## [TRY IT]
Output only the lines below from the one containing "Flygbiljetter (589, 105)" to the one containing "Policy för cookies (515, 2083)", exactly as written, both ends kept.

## [SUPPLIED MATERIAL]
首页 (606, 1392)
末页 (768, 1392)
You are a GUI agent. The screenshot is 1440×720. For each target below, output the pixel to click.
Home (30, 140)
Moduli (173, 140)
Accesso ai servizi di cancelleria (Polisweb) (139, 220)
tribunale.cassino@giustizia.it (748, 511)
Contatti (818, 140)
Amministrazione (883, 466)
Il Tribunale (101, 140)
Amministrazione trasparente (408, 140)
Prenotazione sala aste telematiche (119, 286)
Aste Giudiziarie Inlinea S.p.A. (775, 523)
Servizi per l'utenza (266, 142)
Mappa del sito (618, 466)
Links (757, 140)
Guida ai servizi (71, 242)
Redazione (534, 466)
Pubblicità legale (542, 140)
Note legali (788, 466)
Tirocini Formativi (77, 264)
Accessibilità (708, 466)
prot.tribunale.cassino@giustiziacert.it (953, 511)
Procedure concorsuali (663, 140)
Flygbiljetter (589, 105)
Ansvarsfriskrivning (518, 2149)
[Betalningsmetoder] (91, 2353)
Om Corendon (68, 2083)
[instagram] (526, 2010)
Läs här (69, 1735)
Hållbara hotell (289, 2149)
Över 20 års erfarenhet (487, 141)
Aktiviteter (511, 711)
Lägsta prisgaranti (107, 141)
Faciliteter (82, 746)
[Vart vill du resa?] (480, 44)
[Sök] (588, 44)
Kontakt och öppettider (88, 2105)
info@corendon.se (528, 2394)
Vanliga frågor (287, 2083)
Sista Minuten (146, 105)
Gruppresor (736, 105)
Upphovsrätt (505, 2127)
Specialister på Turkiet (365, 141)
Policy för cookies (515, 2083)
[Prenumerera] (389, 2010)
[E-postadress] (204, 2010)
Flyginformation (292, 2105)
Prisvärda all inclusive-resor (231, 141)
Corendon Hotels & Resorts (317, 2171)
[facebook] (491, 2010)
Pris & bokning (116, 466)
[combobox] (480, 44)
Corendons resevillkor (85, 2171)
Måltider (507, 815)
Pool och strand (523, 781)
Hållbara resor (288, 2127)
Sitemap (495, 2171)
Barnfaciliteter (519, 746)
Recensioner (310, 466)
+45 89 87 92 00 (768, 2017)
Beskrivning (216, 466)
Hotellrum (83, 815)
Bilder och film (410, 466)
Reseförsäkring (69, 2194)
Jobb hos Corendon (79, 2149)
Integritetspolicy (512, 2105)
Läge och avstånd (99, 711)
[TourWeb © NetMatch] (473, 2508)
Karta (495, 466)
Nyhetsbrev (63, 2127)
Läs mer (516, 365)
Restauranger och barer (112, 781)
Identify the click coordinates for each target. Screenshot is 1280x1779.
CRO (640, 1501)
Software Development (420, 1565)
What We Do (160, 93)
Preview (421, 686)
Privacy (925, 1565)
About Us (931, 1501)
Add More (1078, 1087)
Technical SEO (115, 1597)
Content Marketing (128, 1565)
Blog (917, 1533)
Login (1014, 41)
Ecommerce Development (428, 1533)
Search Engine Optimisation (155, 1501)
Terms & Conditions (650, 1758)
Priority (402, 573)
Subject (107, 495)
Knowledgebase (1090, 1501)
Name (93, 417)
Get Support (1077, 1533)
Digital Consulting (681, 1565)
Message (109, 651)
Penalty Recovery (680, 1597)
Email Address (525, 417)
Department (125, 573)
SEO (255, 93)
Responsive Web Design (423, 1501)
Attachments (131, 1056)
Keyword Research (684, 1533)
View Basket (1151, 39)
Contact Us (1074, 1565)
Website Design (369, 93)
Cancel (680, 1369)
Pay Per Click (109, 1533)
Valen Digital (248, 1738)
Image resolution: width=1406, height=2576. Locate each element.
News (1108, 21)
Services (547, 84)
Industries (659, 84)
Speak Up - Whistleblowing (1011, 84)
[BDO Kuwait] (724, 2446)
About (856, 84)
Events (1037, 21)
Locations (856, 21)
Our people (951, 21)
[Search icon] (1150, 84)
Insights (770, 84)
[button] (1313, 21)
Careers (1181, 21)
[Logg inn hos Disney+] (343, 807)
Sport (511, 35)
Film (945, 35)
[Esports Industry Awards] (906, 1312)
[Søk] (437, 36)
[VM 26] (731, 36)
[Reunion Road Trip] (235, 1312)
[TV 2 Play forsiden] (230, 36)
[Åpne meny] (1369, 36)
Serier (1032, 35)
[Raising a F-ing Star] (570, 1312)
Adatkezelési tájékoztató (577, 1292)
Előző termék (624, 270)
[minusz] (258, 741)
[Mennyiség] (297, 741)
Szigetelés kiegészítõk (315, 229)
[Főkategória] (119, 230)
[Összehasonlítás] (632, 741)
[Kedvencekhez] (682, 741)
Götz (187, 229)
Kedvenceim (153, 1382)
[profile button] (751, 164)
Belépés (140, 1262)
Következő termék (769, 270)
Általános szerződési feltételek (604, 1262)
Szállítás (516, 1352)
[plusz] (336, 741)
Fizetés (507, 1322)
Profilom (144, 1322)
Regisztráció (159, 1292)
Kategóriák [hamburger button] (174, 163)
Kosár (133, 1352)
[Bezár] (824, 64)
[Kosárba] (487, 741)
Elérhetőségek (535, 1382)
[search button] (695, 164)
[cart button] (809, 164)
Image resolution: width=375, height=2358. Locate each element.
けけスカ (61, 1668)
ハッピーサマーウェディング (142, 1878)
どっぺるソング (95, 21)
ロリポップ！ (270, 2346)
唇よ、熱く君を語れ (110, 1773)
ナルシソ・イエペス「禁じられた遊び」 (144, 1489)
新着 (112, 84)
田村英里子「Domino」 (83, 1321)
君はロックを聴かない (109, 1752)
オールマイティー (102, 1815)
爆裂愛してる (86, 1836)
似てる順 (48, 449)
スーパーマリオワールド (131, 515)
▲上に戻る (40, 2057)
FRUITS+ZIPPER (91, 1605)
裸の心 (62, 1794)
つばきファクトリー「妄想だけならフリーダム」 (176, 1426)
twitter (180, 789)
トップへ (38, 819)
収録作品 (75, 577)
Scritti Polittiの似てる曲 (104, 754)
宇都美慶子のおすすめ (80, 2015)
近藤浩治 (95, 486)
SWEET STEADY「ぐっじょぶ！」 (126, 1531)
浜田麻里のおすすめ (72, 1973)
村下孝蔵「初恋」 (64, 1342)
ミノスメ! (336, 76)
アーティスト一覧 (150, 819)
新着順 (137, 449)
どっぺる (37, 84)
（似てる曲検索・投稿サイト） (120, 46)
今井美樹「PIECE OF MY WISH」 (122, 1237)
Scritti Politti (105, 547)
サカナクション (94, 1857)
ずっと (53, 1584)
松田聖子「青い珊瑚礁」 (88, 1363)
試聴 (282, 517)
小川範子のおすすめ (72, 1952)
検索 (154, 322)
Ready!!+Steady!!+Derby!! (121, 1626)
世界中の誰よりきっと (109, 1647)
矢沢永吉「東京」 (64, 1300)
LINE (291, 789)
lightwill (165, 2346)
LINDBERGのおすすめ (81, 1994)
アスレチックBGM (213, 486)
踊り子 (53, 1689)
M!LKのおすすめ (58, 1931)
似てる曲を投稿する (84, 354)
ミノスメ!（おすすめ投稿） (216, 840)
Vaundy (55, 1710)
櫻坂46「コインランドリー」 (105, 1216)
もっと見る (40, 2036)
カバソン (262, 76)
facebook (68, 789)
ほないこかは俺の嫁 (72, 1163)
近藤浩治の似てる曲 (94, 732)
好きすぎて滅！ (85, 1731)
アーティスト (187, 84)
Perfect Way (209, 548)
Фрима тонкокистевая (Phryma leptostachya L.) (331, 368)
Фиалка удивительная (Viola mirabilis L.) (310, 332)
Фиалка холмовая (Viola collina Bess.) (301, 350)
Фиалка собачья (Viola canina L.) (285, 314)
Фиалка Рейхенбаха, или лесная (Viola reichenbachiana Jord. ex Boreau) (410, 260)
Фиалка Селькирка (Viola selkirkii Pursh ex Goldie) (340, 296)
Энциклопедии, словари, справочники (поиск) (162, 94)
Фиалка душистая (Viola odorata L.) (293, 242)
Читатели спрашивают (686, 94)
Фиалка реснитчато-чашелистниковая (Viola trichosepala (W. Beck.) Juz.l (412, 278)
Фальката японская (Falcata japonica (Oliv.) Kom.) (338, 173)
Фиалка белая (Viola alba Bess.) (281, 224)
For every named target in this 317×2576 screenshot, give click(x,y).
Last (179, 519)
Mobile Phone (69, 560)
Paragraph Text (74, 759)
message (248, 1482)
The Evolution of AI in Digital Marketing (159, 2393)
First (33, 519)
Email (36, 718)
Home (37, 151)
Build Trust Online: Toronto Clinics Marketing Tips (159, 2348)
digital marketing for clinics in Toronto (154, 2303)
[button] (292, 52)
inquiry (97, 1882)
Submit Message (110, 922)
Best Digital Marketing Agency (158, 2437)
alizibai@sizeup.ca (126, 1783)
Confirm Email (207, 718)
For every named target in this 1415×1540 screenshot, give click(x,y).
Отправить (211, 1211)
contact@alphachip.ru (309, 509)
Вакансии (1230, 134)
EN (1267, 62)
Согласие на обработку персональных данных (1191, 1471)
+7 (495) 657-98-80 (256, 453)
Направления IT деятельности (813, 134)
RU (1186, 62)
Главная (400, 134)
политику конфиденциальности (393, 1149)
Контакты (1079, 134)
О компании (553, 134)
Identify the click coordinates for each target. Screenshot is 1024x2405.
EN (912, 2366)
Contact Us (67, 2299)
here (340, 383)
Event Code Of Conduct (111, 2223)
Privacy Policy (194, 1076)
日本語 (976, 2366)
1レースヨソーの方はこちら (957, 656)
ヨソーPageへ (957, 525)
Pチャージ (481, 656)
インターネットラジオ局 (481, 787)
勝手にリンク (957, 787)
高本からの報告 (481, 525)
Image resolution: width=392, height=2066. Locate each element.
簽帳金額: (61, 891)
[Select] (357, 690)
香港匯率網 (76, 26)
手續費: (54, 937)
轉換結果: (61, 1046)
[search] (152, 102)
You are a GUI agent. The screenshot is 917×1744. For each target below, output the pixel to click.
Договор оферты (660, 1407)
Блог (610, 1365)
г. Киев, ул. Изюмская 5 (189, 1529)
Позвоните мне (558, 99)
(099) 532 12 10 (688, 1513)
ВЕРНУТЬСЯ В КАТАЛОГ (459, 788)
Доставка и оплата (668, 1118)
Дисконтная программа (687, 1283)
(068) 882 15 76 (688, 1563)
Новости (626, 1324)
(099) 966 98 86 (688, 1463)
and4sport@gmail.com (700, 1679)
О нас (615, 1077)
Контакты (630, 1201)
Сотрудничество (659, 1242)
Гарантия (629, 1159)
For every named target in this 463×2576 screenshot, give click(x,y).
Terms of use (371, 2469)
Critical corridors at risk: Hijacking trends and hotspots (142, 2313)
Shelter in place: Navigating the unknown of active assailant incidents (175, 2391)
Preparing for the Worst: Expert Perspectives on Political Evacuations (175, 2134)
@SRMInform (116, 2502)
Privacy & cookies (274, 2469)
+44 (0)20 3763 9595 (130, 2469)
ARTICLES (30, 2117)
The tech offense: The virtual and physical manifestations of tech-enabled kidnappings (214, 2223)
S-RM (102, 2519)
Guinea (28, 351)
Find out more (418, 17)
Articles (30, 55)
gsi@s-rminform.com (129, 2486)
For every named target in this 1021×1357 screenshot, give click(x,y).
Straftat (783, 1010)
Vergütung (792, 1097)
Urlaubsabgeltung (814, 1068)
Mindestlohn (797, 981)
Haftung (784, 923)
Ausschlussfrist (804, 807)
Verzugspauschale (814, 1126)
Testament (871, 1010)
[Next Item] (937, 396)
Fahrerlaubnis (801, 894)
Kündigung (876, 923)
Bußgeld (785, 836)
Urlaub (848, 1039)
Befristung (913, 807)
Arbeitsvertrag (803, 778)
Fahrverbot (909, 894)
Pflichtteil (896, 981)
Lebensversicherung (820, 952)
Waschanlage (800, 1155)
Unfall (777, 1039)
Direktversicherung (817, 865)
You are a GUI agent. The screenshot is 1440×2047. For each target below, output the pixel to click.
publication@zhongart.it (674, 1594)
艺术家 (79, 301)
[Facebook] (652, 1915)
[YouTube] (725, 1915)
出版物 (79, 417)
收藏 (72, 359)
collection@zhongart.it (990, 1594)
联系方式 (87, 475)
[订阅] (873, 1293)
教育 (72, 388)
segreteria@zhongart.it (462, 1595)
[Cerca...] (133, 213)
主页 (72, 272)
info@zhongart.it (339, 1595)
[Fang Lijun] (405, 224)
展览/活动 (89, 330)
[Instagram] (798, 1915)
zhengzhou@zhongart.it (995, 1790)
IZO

## [RESPONSE TO THE TASK]
Flygbiljetter (589, 105)
Ansvarsfriskrivning (518, 2149)
[Betalningsmetoder] (91, 2353)
Om Corendon (68, 2083)
[instagram] (526, 2010)
Läs här (69, 1735)
Hållbara hotell (289, 2149)
Över 20 års erfarenhet (487, 141)
Aktiviteter (511, 711)
Lägsta prisgaranti (107, 141)
Faciliteter (82, 746)
[Vart vill du resa?] (480, 44)
[Sök] (588, 44)
Kontakt och öppettider (88, 2105)
info@corendon.se (528, 2394)
Vanliga frågor (287, 2083)
Sista Minuten (146, 105)
Gruppresor (736, 105)
Upphovsrätt (505, 2127)
Specialister på Turkiet (365, 141)
Policy för cookies (515, 2083)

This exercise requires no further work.